Your instructions: Print each entry word for word.

* * * *

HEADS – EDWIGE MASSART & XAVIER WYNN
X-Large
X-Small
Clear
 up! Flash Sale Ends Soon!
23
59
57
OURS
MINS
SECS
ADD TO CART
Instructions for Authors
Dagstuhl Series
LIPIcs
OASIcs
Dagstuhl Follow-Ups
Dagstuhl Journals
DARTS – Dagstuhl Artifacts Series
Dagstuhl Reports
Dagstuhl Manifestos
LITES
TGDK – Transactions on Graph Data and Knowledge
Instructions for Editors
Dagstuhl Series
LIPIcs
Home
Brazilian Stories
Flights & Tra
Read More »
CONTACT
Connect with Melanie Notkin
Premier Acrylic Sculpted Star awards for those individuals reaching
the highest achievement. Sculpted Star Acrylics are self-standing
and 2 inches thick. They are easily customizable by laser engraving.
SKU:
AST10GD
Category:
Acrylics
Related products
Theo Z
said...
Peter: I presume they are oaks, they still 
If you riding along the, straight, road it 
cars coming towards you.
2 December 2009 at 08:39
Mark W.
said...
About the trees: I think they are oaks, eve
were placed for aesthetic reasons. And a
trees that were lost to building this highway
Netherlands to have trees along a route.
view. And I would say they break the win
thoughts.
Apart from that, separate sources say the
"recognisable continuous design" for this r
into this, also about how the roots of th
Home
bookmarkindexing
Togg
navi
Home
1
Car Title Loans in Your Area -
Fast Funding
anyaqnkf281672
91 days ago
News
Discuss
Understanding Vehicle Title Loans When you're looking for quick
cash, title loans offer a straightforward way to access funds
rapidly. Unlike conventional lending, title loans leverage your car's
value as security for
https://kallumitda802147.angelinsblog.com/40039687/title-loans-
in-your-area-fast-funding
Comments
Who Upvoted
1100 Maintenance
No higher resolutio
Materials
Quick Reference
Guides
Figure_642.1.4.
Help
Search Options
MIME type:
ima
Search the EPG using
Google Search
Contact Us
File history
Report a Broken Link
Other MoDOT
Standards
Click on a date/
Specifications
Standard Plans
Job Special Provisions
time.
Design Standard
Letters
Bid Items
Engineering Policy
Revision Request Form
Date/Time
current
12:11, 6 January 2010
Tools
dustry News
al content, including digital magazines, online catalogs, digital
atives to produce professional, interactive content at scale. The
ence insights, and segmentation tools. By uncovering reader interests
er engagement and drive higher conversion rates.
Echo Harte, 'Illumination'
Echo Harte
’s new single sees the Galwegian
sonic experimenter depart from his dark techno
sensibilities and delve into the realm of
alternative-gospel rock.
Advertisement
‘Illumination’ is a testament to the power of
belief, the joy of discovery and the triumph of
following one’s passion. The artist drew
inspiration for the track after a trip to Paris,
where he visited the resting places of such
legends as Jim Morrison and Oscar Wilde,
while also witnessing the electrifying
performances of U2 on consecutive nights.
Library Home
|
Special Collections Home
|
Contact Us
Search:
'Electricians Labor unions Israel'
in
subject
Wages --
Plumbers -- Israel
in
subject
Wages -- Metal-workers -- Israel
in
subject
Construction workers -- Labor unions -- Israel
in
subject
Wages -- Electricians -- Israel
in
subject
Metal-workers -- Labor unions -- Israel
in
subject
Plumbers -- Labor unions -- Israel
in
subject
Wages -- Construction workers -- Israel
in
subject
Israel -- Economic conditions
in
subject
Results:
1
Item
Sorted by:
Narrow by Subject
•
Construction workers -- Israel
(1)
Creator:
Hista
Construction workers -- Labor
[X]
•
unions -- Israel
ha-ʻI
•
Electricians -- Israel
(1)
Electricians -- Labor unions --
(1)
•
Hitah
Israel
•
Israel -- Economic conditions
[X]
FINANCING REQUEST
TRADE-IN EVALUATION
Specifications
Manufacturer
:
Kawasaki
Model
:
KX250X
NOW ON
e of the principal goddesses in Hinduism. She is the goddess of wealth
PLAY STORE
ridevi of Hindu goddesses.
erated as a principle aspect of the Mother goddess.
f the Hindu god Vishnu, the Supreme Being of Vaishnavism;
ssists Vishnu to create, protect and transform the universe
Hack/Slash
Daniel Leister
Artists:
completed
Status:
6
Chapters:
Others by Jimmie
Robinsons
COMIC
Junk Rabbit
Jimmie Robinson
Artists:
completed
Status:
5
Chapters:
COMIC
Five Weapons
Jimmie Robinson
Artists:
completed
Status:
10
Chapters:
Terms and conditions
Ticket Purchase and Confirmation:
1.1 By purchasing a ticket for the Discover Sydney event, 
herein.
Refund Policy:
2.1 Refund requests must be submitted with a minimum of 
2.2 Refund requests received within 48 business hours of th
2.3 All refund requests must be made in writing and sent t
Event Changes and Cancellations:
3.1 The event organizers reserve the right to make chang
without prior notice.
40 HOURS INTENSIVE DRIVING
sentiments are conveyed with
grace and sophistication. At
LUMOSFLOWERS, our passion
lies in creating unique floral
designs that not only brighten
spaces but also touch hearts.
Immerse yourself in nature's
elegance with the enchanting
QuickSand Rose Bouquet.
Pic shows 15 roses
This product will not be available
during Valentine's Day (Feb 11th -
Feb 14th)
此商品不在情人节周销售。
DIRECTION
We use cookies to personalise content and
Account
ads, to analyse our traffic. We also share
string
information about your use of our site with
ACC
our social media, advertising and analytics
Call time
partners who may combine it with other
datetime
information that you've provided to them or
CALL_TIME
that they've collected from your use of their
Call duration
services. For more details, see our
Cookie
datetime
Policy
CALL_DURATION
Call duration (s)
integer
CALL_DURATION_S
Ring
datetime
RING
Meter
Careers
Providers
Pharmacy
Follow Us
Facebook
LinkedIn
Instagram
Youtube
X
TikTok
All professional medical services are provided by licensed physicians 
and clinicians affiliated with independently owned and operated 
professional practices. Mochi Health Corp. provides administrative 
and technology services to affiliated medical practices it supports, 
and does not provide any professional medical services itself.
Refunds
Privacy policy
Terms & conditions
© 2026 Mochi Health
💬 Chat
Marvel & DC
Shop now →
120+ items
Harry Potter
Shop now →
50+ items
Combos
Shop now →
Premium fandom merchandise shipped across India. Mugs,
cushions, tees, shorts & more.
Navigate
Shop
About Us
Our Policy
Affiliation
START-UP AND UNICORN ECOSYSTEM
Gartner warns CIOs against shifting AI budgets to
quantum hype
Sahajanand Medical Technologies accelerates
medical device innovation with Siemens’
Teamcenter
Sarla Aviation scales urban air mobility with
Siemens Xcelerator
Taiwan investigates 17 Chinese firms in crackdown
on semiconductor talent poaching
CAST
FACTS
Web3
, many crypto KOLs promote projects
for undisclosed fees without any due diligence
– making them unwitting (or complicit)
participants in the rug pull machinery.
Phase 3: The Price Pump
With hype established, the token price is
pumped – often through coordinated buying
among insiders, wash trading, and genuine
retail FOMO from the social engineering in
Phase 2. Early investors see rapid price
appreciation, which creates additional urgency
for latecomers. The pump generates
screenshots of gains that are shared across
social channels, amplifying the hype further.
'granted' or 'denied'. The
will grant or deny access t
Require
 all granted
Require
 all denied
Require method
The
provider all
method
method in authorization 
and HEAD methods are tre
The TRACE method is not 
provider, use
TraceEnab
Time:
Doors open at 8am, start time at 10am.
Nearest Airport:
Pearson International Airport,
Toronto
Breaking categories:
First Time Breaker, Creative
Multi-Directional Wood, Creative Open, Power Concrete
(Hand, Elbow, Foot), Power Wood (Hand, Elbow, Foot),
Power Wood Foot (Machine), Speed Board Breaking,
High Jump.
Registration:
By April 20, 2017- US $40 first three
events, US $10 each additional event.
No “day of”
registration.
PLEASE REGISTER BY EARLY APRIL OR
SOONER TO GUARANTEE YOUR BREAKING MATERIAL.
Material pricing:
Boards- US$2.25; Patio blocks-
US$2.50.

* * * *

Task output:
HEADS – EDWIGE MASSART & XAVIER WYNN
X-Large
X-Small
Clear
 up! Flash Sale Ends Soon!
23
59
57
OURS
MINS
SECS
ADD TO CART
Instructions for Authors
Dagstuhl Series
LIPIcs
OASIcs
Dagstuhl Follow-Ups
Dagstuhl Journals
DARTS – Dagstuhl Artifacts Series
Dagstuhl Reports
Dagstuhl Manifestos
LITES
TGDK – Transactions on Graph Data and Knowledge
Instructions for Editors
Dagstuhl Series
LIPIcs
Home
Brazilian Stories
Flights & Tra
Read More »
CONTACT
Connect with Melanie Notkin
Premier Acrylic Sculpted Star awards for those individuals reaching
the highest achievement. Sculpted Star Acrylics are self-standing
and 2 inches thick. They are easily customizable by laser engraving.
SKU:
AST10GD
Category:
Acrylics
Related products
Theo Z
said...
Peter: I presume they are oaks, they still 
If you riding along the, straight, road it 
cars coming towards you.
2 December 2009 at 08:39
Mark W.
said...
About the trees: I think they are oaks, eve
were placed for aesthetic reasons. And a
trees that were lost to building this highway
Netherlands to have trees along a route.
view. And I would say they break the win
thoughts.
Apart from that, separate sources say the
"recognisable continuous design" for this r
into this, also about how the roots of th
Home
bookmarkindexing
Togg
navi
Home
1
Car Title Loans in Your Area -
Fast Funding
anyaqnkf281672
91 days ago
News
Discuss
Understanding Vehicle Title Loans When you're looking for quick
cash, title loans offer a straightforward way to access funds
rapidly. Unlike conventional lending, title loans leverage your car's
value as security for
https://kallumitda802147.angelinsblog.com/40039687/title-loans-
in-your-area-fast-funding
Comments
Who Upvoted
1100 Maintenance
No higher resolutio
Materials
Quick Reference
Guides
Figure_642.1.4.
Help
Search Options
MIME type:
ima
Search the EPG using
Google Search
Contact Us
File history
Report a Broken Link
Other MoDOT
Standards
Click on a date/
Specifications
Standard Plans
Job Special Provisions
time.
Design Standard
Letters
Bid Items
Engineering Policy
Revision Request Form
Date/Time
current
12:11, 6 January 2010
Tools
dustry News
al content, including digital magazines, online catalogs, digital
atives to produce professional, interactive content at scale. The
ence insights, and segmentation tools. By uncovering reader interests
er engagement and drive higher conversion rates.
Echo Harte, 'Illumination'
Echo Harte
’s new single sees the Galwegian
sonic experimenter depart from his dark techno
sensibilities and delve into the realm of
alternative-gospel rock.
Advertisement
‘Illumination’ is a testament to the power of
belief, the joy of discovery and the triumph of
following one’s passion. The artist drew
inspiration for the track after a trip to Paris,
where he visited the resting places of such
legends as Jim Morrison and Oscar Wilde,
while also witnessing the electrifying
performances of U2 on consecutive nights.
Library Home
|
Special Collections Home
|
Contact Us
Search:
'Electricians Labor unions Israel'
in
subject
Wages --
Plumbers -- Israel
in
subject
Wages -- Metal-workers -- Israel
in
subject
Construction workers -- Labor unions -- Israel
in
subject
Wages -- Electricians -- Israel
in
subject
Metal-workers -- Labor unions -- Israel
in
subject
Plumbers -- Labor unions -- Israel
in
subject
Wages -- Construction workers -- Israel
in
subject
Israel -- Economic conditions
in
subject
Results:
1
Item
Sorted by:
Narrow by Subject
•
Construction workers -- Israel
(1)
Creator:
Hista
Construction workers -- Labor
[X]
•
unions -- Israel
ha-ʻI
•
Electricians -- Israel
(1)
Electricians -- Labor unions --
(1)
•
Hitah
Israel
•
Israel -- Economic conditions
[X]
FINANCING REQUEST
TRADE-IN EVALUATION
Specifications
Manufacturer
:
Kawasaki
Model
:
KX250X
NOW ON
e of the principal goddesses in Hinduism. She is the goddess of wealth
PLAY STORE
ridevi of Hindu goddesses.
erated as a principle aspect of the Mother goddess.
f the Hindu god Vishnu, the Supreme Being of Vaishnavism;
ssists Vishnu to create, protect and transform the universe
Hack/Slash
Daniel Leister
Artists:
completed
Status:
6
Chapters:
Others by Jimmie
Robinsons
COMIC
Junk Rabbit
Jimmie Robinson
Artists:
completed
Status:
5
Chapters:
COMIC
Five Weapons
Jimmie Robinson
Artists:
completed
Status:
10
Chapters:
Terms and conditions
Ticket Purchase and Confirmation:
1.1 By purchasing a ticket for the Discover Sydney event, 
herein.
Refund Policy:
2.1 Refund requests must be submitted with a minimum of 
2.2 Refund requests received within 48 business hours of th
2.3 All refund requests must be made in writing and sent t
Event Changes and Cancellations:
3.1 The event organizers reserve the right to make chang
without prior notice.
40 HOURS INTENSIVE DRIVING
sentiments are conveyed with
grace and sophistication. At
LUMOSFLOWERS, our passion
lies in creating unique floral
designs that not only brighten
spaces but also touch hearts.
Immerse yourself in nature's
elegance with the enchanting
QuickSand Rose Bouquet.
Pic shows 15 roses
This product will not be available
during Valentine's Day (Feb 11th -
Feb 14th)
此商品不在情人节周销售。
DIRECTION
We use cookies to personalise content and
Account
ads, to analyse our traffic. We also share
string
information about your use of our site with
ACC
our social media, advertising and analytics
Call time
partners who may combine it with other
datetime
information that you've provided to them or
CALL_TIME
that they've collected from your use of their
Call duration
services. For more details, see our
Cookie
datetime
Policy
CALL_DURATION
Call duration (s)
integer
CALL_DURATION_S
Ring
datetime
RING
Meter
Careers
Providers
Pharmacy
Follow Us
Facebook
LinkedIn
Instagram
Youtube
X
TikTok
All professional medical services are provided by licensed physicians 
and clinicians affiliated with independently owned and operated 
professional practices. Mochi Health Corp. provides administrative 
and technology services to affiliated medical practices it supports, 
and does not provide any professional medical services itself.
Refunds
Privacy policy
Terms & conditions
© 2026 Mochi Health
💬 Chat
Marvel & DC
Shop now →
120+ items
Harry Potter
Shop now →
50+ items
Combos
Shop now →
Premium fandom merchandise shipped across India. Mugs,
cushions, tees, shorts & more.
Navigate
Shop
About Us
Our Policy
Affiliation
START-UP AND UNICORN ECOSYSTEM
Gartner warns CIOs against shifting AI budgets to
quantum hype
Sahajanand Medical Technologies accelerates
medical device innovation with Siemens’
Teamcenter
Sarla Aviation scales urban air mobility with
Siemens Xcelerator
Taiwan investigates 17 Chinese firms in crackdown
on semiconductor talent poaching
CAST
FACTS
Web3
, many crypto KOLs promote projects
for undisclosed fees without any due diligence
– making them unwitting (or complicit)
participants in the rug pull machinery.
Phase 3: The Price Pump
With hype established, the token price is
pumped – often through coordinated buying
among insiders, wash trading, and genuine
retail FOMO from the social engineering in
Phase 2. Early investors see rapid price
appreciation, which creates additional urgency
for latecomers. The pump generates
screenshots of gains that are shared across
social channels, amplifying the hype further.
'granted' or 'denied'. The
will grant or deny access t
Require
 all granted
Require
 all denied
Require method
The
provider all
method
method in authorization 
and HEAD methods are tre
The TRACE method is not 
provider, use
TraceEnab
Time:
Doors open at 8am, start time at 10am.
Nearest Airport:
Pearson International Airport,
Toronto
Breaking categories:
First Time Breaker, Creative
Multi-Directional Wood, Creative Open, Power Concrete
(Hand, Elbow, Foot), Power Wood (Hand, Elbow, Foot),
Power Wood Foot (Machine), Speed Board Breaking,
High Jump.
Registration:
By April 20, 2017- US $40 first three
events, US $10 each additional event.
No “day of”
registration.
PLEASE REGISTER BY EARLY APRIL OR
SOONER TO GUARANTEE YOUR BREAKING MATERIAL.
Material pricing:
Boards- US$2.25; Patio blocks-
US$2.50.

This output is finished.